▶ EXERCISE: I'd like the entries reproduced exactly, with all pictures omitted.

____________________

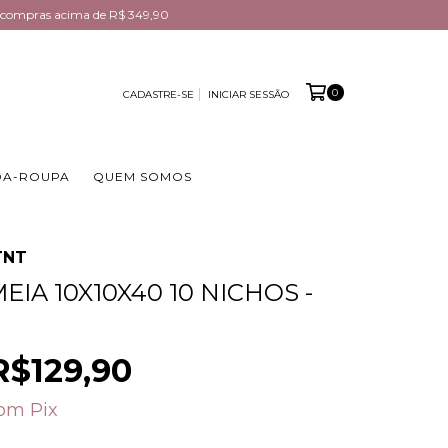
em compras acima de R$ 349,90
0
CADASTRE-SE
INICIAR SESSÃO
DA-ROUPA
QUEM SOMOS
 TNT
EIA 10X10X40 10 NICHOS -
R$129,90
om
Pix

____________________

▶ RESPONSE AREA:
em compras acima de R$ 349,90
0
CADASTRE-SE
INICIAR SESSÃO
DA-ROUPA
QUEM SOMOS
 TNT
EIA 10X10X40 10 NICHOS -
R$129,90
om
Pix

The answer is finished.